Apart from geometrical restrictions, the amount of integrin ligands available in the extracellular environment is a limiting factor to adhesion formation and reinforcement. The type of ligand [9], [19], ligand density [3], [21], [75], [85] and ligand spacing [2], [4], [23], [86] regulate adhesion formation and force transmission. To examine the ligand affinity of cells, force transmission on beads functionalized with the ECM constituent FN were compared to cRGDfk coated beads. FN is a macromolecule comprising distinctive adhesion motifs, which serve as binding sites for a large number of different types of integrins. Among others, the tripeptide RGD sequence in the FNIII7–10 domain mediates the formation of cell-substrate adhesions. The RGD sequence is known to be recognized by several integrins and is arranged in a loop-like conformation in the wild type FN domain III. The cyclic tripeptide cRGDfk was chosen for the experiments as the cyclic conformation is supposed to resemble the wild type situation more closely than a linear peptide configuration [87]. We administered ligand functionalized beads with a surface coverage ranging from 50% to 100%, where 100% surface coverage corresponded to a tightly packed ligand monolayer. The force transmission to FN- and cRGDfk-beads in contact with MEF cells revealed an adhesion reinforcement that was corresponding to the increase in ligand density. To determine whether adhesion reinforcement continued for ligand amounts exceeding the amount required to form a ligand monolayer, we prepared a bead batch with a cRGDfk coverage of 150%. This relates to the formation of a ligand bilayer on the bead surface. We observed cellular traction forces of the same magnitude as for beads coated in a ligand monolayer. The monitored saturation effect could be caused by impaired binding properties in the upper ligand layer, were peptides are bound to the underlying peptide layer only. cRGDfk-cRGDfk interaction is considered to be less stable and less resistant to cellular traction force application and thus might facilitate peptide detachment from the bead surface. Furthermore, the phenomenon could be attributed to an excess of ligand molecules, which cannot be assessed by integrins. Due to spatial restrictions within the adhesion site these ligands cannot contribute to enhance integrin clustering, resulting in a saturation of force transmission at the contact site.
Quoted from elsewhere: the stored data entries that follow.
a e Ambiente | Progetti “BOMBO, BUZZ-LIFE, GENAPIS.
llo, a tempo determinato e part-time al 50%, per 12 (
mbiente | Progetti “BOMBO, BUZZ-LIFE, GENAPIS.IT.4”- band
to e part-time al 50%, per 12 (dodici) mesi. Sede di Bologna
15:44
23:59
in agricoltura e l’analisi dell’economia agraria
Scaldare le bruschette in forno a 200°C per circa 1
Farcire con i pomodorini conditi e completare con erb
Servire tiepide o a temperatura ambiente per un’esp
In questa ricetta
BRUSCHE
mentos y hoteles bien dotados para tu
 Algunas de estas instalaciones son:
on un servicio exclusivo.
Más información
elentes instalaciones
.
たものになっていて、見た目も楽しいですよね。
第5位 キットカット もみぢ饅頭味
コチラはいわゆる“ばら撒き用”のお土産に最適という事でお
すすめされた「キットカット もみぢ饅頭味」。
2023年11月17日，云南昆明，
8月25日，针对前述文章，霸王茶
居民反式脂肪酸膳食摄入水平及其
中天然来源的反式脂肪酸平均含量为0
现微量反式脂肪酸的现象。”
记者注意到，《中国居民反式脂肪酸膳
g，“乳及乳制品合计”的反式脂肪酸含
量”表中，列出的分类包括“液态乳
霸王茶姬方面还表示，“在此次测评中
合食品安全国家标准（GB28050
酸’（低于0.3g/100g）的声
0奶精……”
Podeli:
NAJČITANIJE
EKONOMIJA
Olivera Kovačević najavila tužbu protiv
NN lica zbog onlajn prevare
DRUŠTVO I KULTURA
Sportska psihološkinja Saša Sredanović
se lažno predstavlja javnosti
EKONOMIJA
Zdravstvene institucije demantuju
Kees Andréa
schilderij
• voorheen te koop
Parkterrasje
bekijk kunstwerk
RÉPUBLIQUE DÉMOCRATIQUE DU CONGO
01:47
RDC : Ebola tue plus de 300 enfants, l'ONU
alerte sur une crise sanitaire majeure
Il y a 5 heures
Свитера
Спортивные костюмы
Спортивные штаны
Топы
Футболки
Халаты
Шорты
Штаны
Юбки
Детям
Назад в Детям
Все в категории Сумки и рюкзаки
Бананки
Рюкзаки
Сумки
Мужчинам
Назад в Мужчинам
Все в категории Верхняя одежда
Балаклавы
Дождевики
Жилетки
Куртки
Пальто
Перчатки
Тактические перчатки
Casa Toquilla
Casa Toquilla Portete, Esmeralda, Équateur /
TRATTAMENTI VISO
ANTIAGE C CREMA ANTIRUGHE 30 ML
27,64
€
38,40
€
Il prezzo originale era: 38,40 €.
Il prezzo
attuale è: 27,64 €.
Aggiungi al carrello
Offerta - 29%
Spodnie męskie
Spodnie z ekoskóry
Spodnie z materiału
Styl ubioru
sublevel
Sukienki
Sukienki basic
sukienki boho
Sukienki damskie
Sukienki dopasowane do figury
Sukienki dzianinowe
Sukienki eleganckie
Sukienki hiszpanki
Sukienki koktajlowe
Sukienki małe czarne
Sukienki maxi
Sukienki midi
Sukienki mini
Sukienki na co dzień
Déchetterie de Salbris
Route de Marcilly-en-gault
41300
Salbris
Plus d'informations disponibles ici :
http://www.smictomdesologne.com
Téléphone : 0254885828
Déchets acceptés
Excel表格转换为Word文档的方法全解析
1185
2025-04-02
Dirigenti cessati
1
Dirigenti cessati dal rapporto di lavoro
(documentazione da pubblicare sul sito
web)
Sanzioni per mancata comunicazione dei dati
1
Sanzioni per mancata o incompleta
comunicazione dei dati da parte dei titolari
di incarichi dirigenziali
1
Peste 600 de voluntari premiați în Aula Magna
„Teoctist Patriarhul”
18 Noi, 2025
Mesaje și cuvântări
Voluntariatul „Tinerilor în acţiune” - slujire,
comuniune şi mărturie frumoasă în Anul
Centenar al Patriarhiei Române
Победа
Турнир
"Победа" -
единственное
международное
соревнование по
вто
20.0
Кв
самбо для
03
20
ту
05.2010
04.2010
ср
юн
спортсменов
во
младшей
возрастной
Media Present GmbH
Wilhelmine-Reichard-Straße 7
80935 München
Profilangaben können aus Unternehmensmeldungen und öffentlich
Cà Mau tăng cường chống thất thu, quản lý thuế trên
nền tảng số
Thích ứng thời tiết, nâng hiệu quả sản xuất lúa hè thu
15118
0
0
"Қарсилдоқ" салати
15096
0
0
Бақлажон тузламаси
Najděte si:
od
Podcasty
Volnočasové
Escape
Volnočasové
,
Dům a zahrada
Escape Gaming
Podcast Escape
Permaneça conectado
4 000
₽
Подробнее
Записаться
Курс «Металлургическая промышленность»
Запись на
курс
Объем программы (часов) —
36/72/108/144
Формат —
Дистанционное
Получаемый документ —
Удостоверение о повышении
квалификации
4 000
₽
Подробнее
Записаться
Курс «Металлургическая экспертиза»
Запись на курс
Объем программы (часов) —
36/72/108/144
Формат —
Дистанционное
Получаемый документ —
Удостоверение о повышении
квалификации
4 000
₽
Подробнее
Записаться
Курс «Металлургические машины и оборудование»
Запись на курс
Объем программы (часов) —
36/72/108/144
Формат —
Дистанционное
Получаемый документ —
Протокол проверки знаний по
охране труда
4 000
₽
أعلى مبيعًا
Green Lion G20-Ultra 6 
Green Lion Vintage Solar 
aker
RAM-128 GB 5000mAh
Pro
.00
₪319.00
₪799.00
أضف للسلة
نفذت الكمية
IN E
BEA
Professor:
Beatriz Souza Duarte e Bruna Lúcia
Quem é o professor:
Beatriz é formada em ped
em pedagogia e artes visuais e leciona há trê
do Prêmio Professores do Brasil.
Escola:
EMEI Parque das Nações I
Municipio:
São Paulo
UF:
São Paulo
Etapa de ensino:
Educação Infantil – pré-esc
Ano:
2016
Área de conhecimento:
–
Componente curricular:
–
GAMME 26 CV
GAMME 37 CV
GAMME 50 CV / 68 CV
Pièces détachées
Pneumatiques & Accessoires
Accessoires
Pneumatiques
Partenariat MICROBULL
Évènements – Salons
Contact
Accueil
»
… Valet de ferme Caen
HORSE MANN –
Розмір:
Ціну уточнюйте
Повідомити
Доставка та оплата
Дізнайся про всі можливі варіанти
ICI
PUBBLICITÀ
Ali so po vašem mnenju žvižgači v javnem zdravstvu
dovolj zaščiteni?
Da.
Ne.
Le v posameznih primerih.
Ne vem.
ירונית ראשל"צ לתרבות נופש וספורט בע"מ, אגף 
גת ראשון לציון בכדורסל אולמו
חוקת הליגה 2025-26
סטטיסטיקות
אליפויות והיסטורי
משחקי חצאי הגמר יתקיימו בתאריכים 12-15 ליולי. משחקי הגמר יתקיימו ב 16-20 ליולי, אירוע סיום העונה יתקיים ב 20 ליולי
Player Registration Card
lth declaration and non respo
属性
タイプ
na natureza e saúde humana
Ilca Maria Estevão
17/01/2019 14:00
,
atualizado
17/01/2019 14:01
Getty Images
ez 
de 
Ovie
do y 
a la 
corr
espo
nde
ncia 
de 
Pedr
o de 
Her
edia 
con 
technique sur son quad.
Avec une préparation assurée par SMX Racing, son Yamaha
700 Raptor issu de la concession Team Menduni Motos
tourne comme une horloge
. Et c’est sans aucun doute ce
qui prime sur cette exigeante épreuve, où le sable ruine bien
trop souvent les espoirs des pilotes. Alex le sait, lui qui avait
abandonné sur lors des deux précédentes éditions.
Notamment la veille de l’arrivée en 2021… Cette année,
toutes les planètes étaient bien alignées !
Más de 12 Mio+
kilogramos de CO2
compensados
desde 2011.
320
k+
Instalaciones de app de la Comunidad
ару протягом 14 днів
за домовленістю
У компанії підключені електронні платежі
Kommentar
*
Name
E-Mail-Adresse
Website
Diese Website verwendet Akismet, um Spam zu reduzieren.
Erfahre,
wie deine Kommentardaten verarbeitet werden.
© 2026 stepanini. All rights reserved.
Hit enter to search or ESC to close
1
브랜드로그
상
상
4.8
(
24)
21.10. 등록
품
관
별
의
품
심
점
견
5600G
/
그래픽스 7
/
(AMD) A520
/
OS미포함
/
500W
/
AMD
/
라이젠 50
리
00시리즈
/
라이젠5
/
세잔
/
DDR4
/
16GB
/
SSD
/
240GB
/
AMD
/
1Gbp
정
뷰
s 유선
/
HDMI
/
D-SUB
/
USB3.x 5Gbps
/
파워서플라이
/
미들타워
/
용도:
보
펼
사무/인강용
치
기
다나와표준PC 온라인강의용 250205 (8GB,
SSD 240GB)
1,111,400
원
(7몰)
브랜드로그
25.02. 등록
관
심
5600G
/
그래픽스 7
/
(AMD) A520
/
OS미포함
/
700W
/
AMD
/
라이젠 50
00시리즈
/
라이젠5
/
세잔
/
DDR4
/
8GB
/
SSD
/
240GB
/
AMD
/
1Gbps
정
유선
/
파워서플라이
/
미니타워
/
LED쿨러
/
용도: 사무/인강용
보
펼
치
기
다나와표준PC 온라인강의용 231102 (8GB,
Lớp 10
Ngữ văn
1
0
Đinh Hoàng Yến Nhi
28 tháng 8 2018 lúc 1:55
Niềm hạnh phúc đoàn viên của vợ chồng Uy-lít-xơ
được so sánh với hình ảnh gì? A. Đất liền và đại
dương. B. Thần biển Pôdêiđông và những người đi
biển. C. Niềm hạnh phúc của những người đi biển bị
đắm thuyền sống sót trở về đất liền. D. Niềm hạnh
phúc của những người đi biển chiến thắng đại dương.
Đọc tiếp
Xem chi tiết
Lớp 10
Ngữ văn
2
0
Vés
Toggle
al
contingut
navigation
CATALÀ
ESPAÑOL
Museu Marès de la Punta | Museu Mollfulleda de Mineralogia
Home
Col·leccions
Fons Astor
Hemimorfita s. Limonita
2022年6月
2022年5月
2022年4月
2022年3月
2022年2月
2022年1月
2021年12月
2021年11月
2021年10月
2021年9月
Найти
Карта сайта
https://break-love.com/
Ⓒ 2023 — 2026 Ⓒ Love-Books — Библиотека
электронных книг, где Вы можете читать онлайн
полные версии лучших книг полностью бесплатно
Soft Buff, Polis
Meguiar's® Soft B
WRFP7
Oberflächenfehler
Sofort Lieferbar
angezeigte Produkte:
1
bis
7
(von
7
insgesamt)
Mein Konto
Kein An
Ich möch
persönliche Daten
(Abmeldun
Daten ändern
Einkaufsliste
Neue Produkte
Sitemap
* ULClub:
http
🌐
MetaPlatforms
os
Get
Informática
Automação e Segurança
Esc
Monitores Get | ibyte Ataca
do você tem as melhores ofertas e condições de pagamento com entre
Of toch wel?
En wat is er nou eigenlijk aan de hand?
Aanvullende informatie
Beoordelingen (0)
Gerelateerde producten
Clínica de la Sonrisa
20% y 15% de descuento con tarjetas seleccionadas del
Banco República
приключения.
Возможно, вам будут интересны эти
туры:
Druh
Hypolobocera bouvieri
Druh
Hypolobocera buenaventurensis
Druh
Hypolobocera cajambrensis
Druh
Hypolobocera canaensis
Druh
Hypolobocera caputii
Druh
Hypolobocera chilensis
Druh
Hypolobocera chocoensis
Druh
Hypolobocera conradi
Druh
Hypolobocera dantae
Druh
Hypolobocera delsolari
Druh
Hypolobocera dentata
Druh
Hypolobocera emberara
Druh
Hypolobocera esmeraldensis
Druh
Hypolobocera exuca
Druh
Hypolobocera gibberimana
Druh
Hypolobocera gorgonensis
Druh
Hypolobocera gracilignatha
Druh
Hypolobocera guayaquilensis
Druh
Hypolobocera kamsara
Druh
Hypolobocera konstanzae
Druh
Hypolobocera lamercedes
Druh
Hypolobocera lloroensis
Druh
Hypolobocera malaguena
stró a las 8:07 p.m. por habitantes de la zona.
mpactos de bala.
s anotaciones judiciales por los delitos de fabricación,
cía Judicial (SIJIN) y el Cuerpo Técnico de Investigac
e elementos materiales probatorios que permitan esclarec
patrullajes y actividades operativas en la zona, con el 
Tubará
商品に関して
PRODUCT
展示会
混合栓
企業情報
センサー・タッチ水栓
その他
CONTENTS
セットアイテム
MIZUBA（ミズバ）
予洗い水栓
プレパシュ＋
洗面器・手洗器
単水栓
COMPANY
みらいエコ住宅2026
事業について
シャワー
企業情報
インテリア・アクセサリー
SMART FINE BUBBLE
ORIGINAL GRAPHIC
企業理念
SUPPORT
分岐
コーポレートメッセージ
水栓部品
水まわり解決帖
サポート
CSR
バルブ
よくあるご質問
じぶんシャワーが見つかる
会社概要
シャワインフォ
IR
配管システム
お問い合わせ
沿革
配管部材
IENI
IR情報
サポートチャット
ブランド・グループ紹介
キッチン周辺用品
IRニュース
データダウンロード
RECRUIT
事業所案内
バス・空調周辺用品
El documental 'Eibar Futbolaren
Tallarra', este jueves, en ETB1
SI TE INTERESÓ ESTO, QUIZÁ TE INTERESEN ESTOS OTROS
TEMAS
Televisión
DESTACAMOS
The comparative study of the two ligands FN and cRGDfk gave evidence to enhanced force transmission at adhesion sites mediated by FN-beads. The preference for FN comprising substrates could be attributed to the capacity of FN to bind to a wider range of integrin subunits. For example, the integrin α5β1 binds to FN, but not to the RGD adhesion motif alone [19]. Instead, αvβ3 integrins promote RGD binding. α5β1 is a key regulator of adhesion reinforcement and resists high traction forces, while αvβ3 is less stable under high tension but mediates signal transduction [88]. Hence, the observed reinforcement gain of FN-integrin complexes over cRGDfk-integrin adhesions might be induced by the role of distinctive integrin subunits in adhesion regulation.

With the multiple trap feature of the optical tweezers setup, it is feasible to study the cellular traction forces exerted onto ligand-coated beads positioned in distinct areas of the cell membrane. Furthermore, beads functionalized with the ECM proteins can be used to study cytoskeletal dynamics and were among the earliest approaches to study retrograde actin flow in fibroblasts [1], [45]. We performed complementary measurements on traction force development and retrograde transport velocities in distinct cellular areas and found an intrinsic correlation of the two parameters [35], [68], [77], [89]. Both, forces and velocities were highest in the foremost protrusions of MEF cells and decreased with increasing distance to the foremost membrane tip [5], [90].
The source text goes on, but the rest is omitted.